Un centro che non guarda a sinistra: il civismo che piace a Cirio (e Costa)
Davide Depascale 15:25 Sabato 30 Maggio 2026Dopo il lancio nella sua provincia di Cuneo, Robaldo esporta il "modello Granda" nelle altre province piemontesi. Prima tappa due giorni fa nel Novarese. Torino anello debole. I partiti del centrodestra osservano con attenzione e qualche preoccupazione
Se i progetti civici che guardano a sinistra stentano a decollare, con la Margherita 2.0 ancora lontana dal fiorire, c'è un pezzo di centrodestra piemontese che si raccoglie fuori dai recinti tradizionali dei partiti.

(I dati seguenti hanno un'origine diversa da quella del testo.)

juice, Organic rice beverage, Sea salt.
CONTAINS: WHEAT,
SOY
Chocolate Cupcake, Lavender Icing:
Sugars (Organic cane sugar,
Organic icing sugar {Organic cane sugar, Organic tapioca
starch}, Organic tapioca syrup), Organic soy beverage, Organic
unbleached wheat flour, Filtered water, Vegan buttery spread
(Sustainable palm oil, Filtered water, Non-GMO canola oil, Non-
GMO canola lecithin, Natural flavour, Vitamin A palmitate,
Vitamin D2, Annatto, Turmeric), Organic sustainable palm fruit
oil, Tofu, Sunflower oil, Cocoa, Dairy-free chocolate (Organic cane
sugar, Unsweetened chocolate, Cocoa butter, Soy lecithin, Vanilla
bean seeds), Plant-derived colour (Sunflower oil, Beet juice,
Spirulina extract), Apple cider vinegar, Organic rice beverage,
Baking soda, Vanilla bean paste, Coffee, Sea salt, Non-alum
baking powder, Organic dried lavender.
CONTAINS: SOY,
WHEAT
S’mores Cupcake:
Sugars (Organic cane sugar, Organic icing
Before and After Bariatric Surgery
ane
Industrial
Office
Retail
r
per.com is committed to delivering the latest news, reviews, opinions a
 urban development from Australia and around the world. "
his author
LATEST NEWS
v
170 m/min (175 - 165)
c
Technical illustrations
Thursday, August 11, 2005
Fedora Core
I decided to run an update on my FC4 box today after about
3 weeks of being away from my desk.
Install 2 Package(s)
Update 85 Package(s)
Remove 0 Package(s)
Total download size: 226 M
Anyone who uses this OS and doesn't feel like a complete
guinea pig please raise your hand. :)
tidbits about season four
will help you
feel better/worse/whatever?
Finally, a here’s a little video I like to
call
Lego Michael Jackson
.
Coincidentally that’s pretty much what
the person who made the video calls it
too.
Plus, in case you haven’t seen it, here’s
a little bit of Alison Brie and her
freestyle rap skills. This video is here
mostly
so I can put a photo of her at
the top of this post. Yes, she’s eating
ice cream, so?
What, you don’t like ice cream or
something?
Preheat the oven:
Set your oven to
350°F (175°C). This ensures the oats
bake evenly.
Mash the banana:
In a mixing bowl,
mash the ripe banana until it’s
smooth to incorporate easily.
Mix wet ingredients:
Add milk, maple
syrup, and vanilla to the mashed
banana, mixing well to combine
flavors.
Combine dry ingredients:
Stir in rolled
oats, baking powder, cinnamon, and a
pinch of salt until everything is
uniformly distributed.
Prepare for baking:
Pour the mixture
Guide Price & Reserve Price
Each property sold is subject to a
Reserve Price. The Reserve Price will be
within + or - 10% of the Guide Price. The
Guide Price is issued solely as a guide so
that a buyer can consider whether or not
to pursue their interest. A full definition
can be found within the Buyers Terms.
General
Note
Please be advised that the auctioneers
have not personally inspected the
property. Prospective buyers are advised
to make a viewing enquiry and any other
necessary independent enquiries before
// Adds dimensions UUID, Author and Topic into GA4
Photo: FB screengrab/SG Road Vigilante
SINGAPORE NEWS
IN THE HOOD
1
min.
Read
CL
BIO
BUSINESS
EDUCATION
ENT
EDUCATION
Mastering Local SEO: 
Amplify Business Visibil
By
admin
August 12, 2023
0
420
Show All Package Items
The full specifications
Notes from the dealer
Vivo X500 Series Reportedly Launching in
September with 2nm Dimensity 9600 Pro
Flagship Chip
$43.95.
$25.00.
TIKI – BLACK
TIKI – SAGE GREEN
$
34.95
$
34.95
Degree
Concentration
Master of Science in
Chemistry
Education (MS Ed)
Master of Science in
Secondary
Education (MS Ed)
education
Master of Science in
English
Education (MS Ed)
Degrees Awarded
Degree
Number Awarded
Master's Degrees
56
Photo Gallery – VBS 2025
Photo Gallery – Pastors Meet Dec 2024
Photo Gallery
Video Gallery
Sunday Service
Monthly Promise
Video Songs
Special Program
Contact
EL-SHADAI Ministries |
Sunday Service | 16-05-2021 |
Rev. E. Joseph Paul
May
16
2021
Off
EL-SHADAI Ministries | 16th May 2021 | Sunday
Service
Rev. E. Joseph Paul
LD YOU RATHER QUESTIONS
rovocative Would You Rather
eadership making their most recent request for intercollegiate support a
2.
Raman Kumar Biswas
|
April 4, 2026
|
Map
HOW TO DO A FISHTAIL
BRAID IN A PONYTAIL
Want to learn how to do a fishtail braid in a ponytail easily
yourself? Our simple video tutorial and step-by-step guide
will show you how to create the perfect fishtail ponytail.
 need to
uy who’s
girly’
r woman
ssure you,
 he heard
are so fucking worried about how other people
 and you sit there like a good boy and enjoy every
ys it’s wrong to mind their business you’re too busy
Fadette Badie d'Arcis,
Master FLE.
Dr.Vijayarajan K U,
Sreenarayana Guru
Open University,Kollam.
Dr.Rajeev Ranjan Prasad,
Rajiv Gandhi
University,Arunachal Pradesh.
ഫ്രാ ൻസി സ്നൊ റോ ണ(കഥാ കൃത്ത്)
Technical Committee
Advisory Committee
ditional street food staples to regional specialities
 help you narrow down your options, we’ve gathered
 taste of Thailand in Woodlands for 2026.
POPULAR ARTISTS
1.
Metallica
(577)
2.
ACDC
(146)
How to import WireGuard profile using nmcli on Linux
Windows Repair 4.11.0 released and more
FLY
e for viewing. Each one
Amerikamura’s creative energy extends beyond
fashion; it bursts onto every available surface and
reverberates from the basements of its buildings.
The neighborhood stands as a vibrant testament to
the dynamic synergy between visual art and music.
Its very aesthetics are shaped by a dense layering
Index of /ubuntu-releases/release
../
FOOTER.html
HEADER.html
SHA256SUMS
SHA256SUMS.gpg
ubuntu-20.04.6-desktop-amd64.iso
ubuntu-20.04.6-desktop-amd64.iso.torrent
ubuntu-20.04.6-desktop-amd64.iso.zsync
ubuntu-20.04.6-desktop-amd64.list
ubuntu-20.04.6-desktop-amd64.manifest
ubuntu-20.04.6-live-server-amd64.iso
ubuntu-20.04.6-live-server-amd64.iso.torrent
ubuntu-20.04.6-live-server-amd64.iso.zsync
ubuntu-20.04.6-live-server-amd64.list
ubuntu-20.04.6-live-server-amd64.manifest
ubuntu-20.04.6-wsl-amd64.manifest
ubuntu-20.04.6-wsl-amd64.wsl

Un’area vasta, fatta di sindaci, amministratori locali, consiglieri comunali e provinciali senza tessera, che guarda alle Comunali del 2027 con l'ambizione di costruire una casa comune capace di pesare anche nelle principali città della regione chiamate al voto: Torino, Novara, Alessandria, Asti e Cuneo.
Ed è proprio da Cuneo che il progetto prende forma. La Granda, da sempre laboratorio politico del moderatismo piemontese, sta diventando il perno di una rete civica che punta a federare esperienze territoriali diverse, ma accomunate da un’impostazione pragmatica, amministrativa e moderata. Sullo sfondo si prepara già il terreno per una possibile candidatura a sindaco nel capoluogo del civico Enrico Collidà, nome che nelle ultime settimane circola con sempre maggiore insistenza negli ambienti del centrodestra cuneese, ma con l'ambizione di andare oltre il perimetro della coalizione, raccogliendo consensi anche nell’ala moderata del Campo Largo.
La tela di Robaldo
Architetto dell’operazione è un monregalese dal giovane cuore liberale: Luca Robaldo. Sindaco di Mondovì e presidente della Provincia di Cuneo, Robaldo rappresenta oggi uno dei principali punti di riferimento del civismo moderato piemontese. Prima di mettersi in proprio è stato stretto collaboratore sia del presidente della Regione Alberto Cirio sia del suo compaesano Enrico Costa –oggi capogruppo di Forza Italia alla Camera – quando quest'ultimo ricopriva incarichi ministeriali.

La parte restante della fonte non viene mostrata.